# Condenser vs Shotgun Microphone



## PeterBaumann (Dec 10, 2015)

Hi,

I'm looking at buying my first microphone for my home studio, for use with my UR22 interface. I'm considering Rode NT1A, NT2A and NT1000s, but I'm also thinking of getting instead a shotgun mic, most likely the Rode NTG3. 

Does anyone have any experience with this kind of thing, particularly if the Rode NTG3 would be as good/significantly worse than the NT2A, for instance? The reason I'm thinking of getting a shotgun rather than the condensers is because I'm starting to do some work on audio editing for student films, and a lot of the issues are simply because the mics they're using are really really bad, so to save a lot of time and effort, I'm considering getting the shotgun mic so that I can record acoustic stuff like cello, violin, and horn when I need, and then for film stuff I can go out and take the mic for those jobs for better dialogue quality. I'd also possibly use if for voice-over work. 

Any thoughts?

Peter


----------



## d.healey (Dec 10, 2015)

Shotgun mics tend to be condensers, so I'm not too sure how to answer your topic title  Types of microphone are things like condenser, dynamic, ribbon (this refers to how the microphone capsule works). Then you have polar patterns (which is basically the direction the mic picks up sound from), cardioid, Omni etc. A shotgun mic is a very directional microphone (have a look on Wikipedia). For general purpose stuff get yourself a large diaphragm condenser (you'll probably need a phantom power source for it), it will be a good all round mic. I've found that if you ask people what mic should I buy you will get a thousand different opinions, pretty much all mics are "good" even the more affordable ones (although the more expensive ones tend to be more durable, and have better specs). You need to test out a few mics for yourself and a lot of getting a good sound is down to mic position. A good book on the subject is "Mic It!"

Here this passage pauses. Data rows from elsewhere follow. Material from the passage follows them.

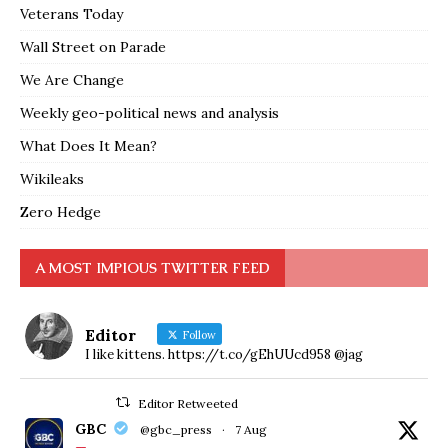
Veterans Today
Wall Street on Parade
We Are Change
Weekly geo-political news and analysis
What Does It Mean?
Wikileaks
Zero Hedge
A MOST IMPIOUS TWITTER FEED
Editor
Follow
I like kittens. https://t.co/gEhUUcd958 @jag
Editor Retweeted
GBC
@gbc_press
·
7 Aug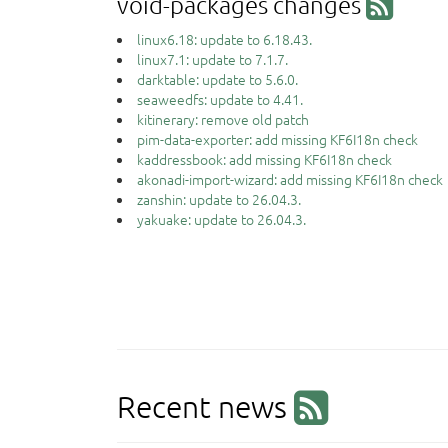
void-packages changes
linux6.18: update to 6.18.43.
linux7.1: update to 7.1.7.
darktable: update to 5.6.0.
seaweedfs: update to 4.41.
kitinerary: remove old patch
pim-data-exporter: add missing KF6I18n check
kaddressbook: add missing KF6I18n check
akonadi-import-wizard: add missing KF6I18n check
zanshin: update to 26.04.3.
yakuake: update to 26.04.3.
Recent news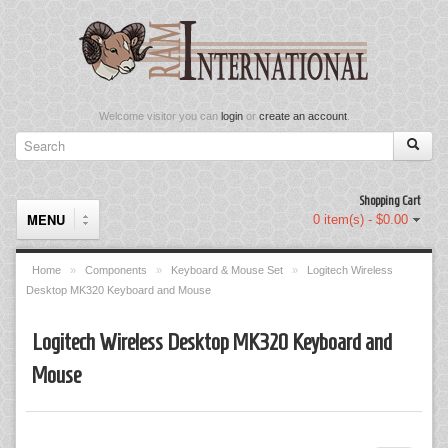
Welcome visitor you can
login
or
create an account
.
Shopping Cart
MENU
0 item(s) - $0.00
Home
»
Components
»
Keyboard & Mouse Set
»
Logitech Wireless
Desktop MK320 Keyboard and Mouse
Components
Logitech Wireless Desktop MK320 Keyboard and
Keyboard & Mouse Set
Mouse
Keyboards
Memory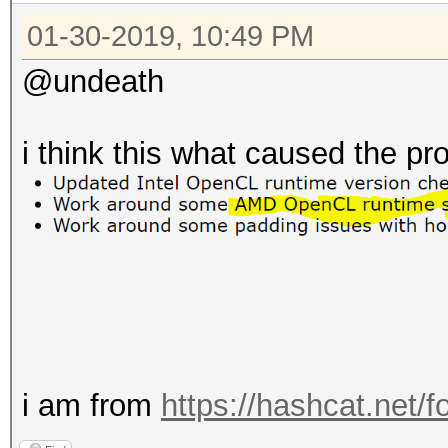
01-30-2019, 10:49 PM
@undeath
i think this what caused the p
i am from
https://hashcat.net/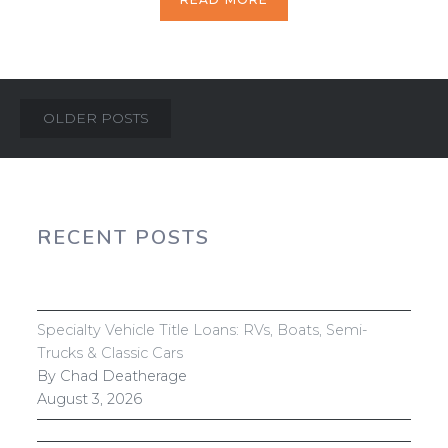
Posts
OLDER POSTS
navigation
RECENT POSTS
Specialty Vehicle Title Loans: RVs, Boats, Semi-
Trucks & Classic Cars
By Chad Deatherage
August 3, 2026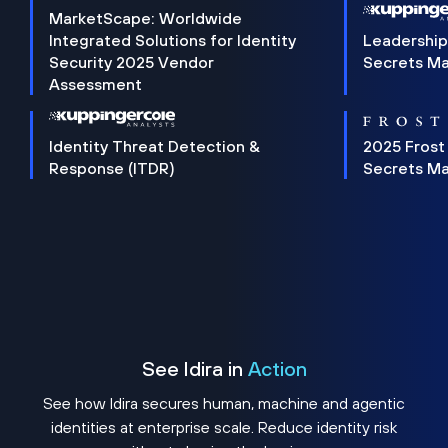
MarketScape: Worldwide
Integrated Solutions for Identity
Leadership
Security 2025 Vendor
Secrets M
Assessment
Identity Threat Detection &
2025 Frost
Response (ITDR)
Secrets M
See Idira in
Action
See how Idira secures human, machine and agentic
identities at enterprise scale. Reduce identity risk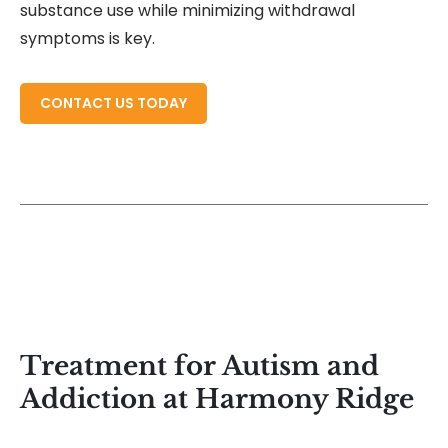
substance use while minimizing withdrawal
symptoms is key.
READ MORE ABOUT
CONTACT US TODAY
Treatment for Autism and
Addiction at Harmony Ridge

Don't use a shotgun mic for instruments, you'll be picking up a very directional sound and will loose a lot of the tone, use an Omni or cardioid, or a mix (but that brings new problems).


----------



## PeterBaumann (Dec 10, 2015)

Sorry, yeah, the title isn't very clear! I understand that shotgun mics are quite directional, so have to (or at least most of them do) be pointed at the audio source for best quality. I'm more interested to know if anyone on here actually uses shotgun mics for this kind of music recording, so pointing it towards the strings of a violin, would there be any particular issue doing it that way (with a shotgun) rather than something like the NT2A condenser?


----------



## Nick Batzdorf (Dec 10, 2015)

There's a Sennheiser shotgun mic people traditionally use for voiceover - MKH 70? now I've forgotten - and it's just great for that application. It makes anyone's voice sound big. But it's quite expensive, and it's definitely not what you want for recording instruments. The problem isn't so much the pickup pattern itself, it's just the sound of the mic.

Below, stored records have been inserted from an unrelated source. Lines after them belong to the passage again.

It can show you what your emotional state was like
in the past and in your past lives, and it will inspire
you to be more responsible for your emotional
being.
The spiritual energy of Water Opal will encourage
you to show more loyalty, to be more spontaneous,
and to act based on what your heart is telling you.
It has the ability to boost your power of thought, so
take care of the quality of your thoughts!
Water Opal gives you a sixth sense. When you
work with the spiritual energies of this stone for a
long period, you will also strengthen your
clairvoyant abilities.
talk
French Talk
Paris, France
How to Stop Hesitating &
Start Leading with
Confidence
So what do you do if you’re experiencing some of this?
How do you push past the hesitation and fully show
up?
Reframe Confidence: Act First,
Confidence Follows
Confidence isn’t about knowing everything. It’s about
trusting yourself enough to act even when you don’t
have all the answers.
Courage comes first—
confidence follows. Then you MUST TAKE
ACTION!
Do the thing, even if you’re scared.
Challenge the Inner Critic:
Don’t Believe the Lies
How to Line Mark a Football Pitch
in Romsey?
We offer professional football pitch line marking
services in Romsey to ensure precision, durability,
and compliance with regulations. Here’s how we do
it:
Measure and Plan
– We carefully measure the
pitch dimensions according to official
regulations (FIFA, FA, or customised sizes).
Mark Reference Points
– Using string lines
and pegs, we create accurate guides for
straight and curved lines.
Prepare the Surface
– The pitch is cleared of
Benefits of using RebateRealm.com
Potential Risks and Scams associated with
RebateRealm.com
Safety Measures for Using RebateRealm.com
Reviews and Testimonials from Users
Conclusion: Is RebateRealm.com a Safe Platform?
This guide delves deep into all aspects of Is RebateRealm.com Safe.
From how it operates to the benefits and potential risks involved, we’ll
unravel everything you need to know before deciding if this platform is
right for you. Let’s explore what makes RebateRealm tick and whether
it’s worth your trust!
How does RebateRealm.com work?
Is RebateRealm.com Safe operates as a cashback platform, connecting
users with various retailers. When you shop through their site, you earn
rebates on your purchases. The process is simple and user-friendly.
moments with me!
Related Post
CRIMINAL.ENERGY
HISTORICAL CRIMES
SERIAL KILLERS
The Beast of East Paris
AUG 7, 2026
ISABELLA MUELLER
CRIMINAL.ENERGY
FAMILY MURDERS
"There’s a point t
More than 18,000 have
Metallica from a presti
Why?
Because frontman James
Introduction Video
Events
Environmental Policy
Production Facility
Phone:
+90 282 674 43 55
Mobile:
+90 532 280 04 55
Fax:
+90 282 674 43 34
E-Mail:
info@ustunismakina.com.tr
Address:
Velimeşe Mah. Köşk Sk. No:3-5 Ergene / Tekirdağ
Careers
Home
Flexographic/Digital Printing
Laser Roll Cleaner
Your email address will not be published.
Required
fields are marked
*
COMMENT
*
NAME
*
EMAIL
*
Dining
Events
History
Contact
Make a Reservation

d.healey's answer is very good. I'd add that there are character mics with an opinion and there are flat mics. One isn't better than the other, but I'd personally gravitate toward a flat mic if I only had one.


----------



## Noam Guterman (Dec 10, 2015)

You need to be more specific in your needs from a microphone. What will you be recording mostly?


----------



## PeterBaumann (Dec 10, 2015)

Noam Guterman said:


> You need to be more specific in your needs from a microphone. What will you be recording mostly?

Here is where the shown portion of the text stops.